Currently teaching in New Hampshire and performs with "Davis and
Deleault," Poet F D Reeve, the New Hampshire Jazz Orchestra, and the
Don Davis trio among others.

MIKE HASHIM
Has performed with Cab Calloway, Doc Cheatham, Muddy Waters, Nancy
Wilson, Dizzy Gillespie, Jo Jones, Sonny Greer, Roy Eldridge, Skitch
Henderson and the NY Pops, Ruby Braff, Madeline Kahn, Bob Wilber, Joe
Williams, Panama Francis, Gatemouth Brown, Sammy Price, The Duke
Ellington Band and Benny Carter. His own recordings feature, among
others, Jimmy Rowles, Claudio Roditi, Mike LeDonne and Kenny
Washington, and include special projects devoted to the works of Fats
Waller, Billy Strayhorn & Kurt Weill.
He currently leads the 15-piece Billy Strayhorn Orchestra, performs in
duo with Judy Carmichael, and tours the world regularly both as a
leader and as a sideman. As such he has performed in the US, Europe,
Asia and South America. His most recent record as a leader is
“Green-Up Time,” featuring the Axis String Quartet,
on Hep Records. Mike joined the Microscopic Septet in 2007.
Note:
Paul
Shapiro left The Micros
in 2007 to devote himself to his own music, and was replaced by the
redoubtable Michael Hashim. Paul appears
on the CD reissues Seven Men in
Neckties and Surrealistic
Swing.
PAUL
SHAPIRO
Saxophonist, flutist, composer and bandleader Paul Shapiro has been
active on the New York scene for over two decades. Paul's first solo
album, "Midnight Minyan," was released in 2003 on John Zorn's Tzadik
Records. Rooted in jazz and Jewish tradition, the critically acclaimed
recording blended melodies from the synagogue with top-rate
musicianship. His next record, entitled "Its in the Twilight", has just
been released. In 2004 Paul was commissioned by the Museum of Jewish
Heritage to compose a new score for a silent film. Paul chose the 1925
boxing classic "His People" which was filmed in the Lower Eastside.
Paul has recorded with many artists, including Lou Reed, Queen Latifah,
Brooklyn Funk Essentials, Steven Bernstein's Diaspora Soul, Khaled,
Yoko Kanno's Cowboy Bebop, Ofra Haza, Majek Fashek, Ben Folds Five,
Mariah Carey, Michael Jackson, Towa Tei, his own 80's avant-funk band
Foreign Legion.

DAVE
SEWELSON
Sewelson has played and/or recorded with the 25 O'Clock Band, Jemeel
Moondoc's Jus Grew Orchestra, Noise R us, Mofungo, Freedomland, The
Fazely Brothers, The President, Konk and Illuminati. He was a founding
member of the Microscopic Septet and played with Wayne Horvitz, Bill
Horvitz, Robin Holcomb, Saheb Sarbib, John Zorn, Roy Campbell, Elliot
Sharp, Dee Pop, Frank Lowe, Pat Place, Billy Bang, Walter Perkins,
Bobby Radcliff, Clayton Thomas, Kyosuke Otsuka, Norah Jones, and so
many more.
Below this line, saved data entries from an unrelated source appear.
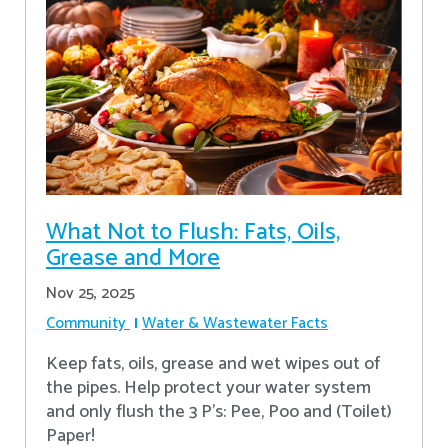
What Not to Flush: Fats, Oils,
Grease and More
Nov 25, 2025
Community
Water & Wastewater Facts
Keep fats, oils, grease and wet wipes out of
the pipes. Help protect your water system
and only flush the 3 P's: Pee, Poo and (Toilet)
Paper!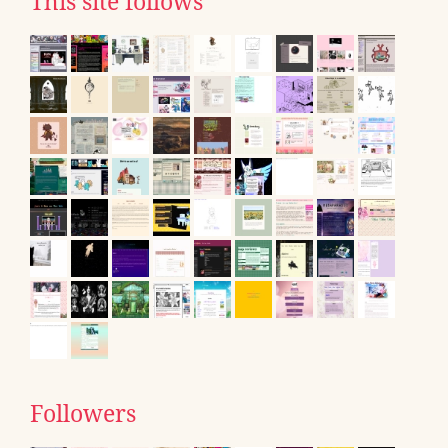
This site follows
Followers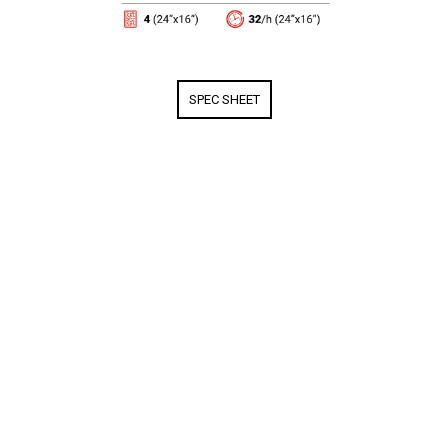
SPEC SHEET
Sewelson is currently involved in several projects, among
them William Parker's Little Huey Creative Music Orchestra and Fast 'n'
Bulbous. He leads The Daves, Sewelsonics, and is a member of Two
Sisters Inc (two baris, one mind...and a bass).

DAVID HOFSTRA
Bassist and tuba player David Hofstra has performed on close to 100 CDs
since 1980. Constantly active on the New York jazz scene, he has
recorded with Wayne Horvitz, Bobby Previte, Michael Callen, Bobby
Radcliff, Bill Frisell, The Waitresses, Robin Holcomb, John Zorn,
Elliot Sharp, The Metropolitan Klezmer Orchestra, Mark Ribot, Lou
Grassi, Sewelsonics, William Parker, and many others.

RICHARD DWORKIN
Drummer Richard Dworkin has been active on the New York scene since
1980, when he began playing with the Microscopic Septet. He has
appeared on over 35 CDs, drumming for James Chance, Alex Chilton,
Philip Johnston's Big Trouble, Bobby Radcliff, Harry Shearer, Samm
Bennett, Eric Anderson, Fast 'n Bulbous, Michael Callen, and others.